What you are asked to do:
Search term "khác": please show all lines in the listing that contain it.

── Data to use ──

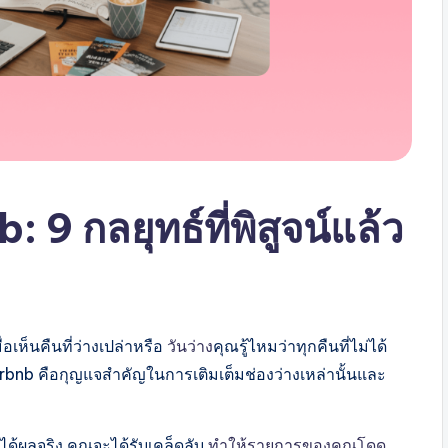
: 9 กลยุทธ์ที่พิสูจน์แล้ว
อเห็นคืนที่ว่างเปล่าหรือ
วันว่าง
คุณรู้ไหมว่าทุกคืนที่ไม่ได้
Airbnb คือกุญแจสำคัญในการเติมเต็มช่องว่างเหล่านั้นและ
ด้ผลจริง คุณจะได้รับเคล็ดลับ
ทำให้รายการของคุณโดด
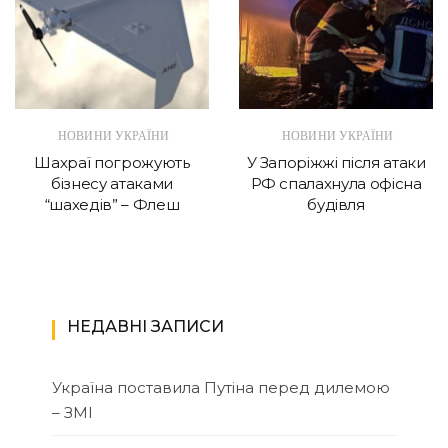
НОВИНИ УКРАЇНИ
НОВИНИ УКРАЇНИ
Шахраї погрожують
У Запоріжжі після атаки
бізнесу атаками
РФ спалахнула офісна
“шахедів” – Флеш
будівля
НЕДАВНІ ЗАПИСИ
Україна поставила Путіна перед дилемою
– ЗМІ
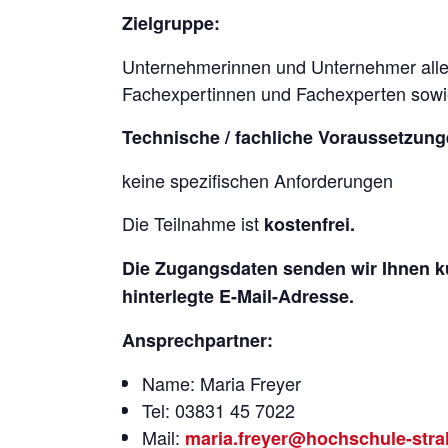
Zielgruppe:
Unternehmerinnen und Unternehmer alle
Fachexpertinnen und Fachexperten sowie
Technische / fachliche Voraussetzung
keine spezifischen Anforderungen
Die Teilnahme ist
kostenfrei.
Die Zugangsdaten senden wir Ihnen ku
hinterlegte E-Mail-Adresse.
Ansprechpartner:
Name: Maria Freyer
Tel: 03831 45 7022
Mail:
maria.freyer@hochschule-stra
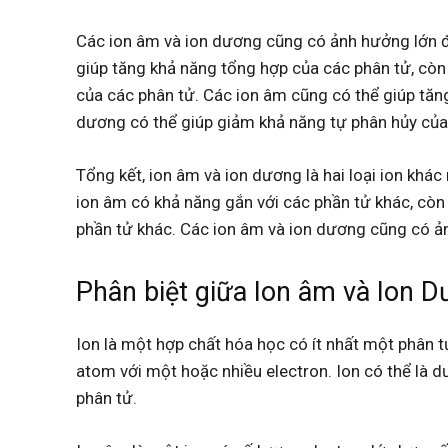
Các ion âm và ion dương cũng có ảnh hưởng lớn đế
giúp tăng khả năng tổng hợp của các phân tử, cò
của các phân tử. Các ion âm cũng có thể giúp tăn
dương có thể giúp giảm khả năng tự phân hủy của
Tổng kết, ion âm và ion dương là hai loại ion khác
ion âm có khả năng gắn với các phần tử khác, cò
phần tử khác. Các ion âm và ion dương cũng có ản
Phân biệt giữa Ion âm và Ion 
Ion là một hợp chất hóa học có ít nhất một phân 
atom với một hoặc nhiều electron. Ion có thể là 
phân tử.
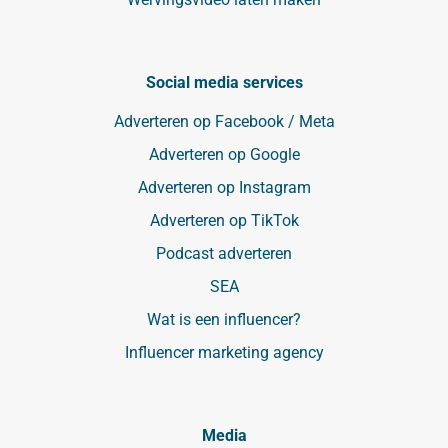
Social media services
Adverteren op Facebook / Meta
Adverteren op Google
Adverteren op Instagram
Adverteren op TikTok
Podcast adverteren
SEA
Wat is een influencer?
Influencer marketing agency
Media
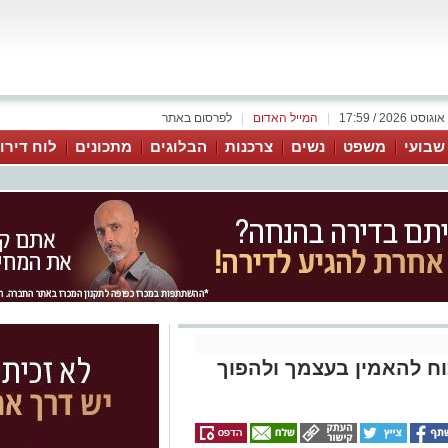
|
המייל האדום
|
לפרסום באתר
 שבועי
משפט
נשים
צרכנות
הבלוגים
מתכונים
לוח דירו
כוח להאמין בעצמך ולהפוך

───

Result:
Tổng kết, ion âm và ion dương là hai loại ion khác
ion âm có khả năng gắn với các phần tử khác, cò
phần tử khác. Các ion âm và ion dương cũng có ản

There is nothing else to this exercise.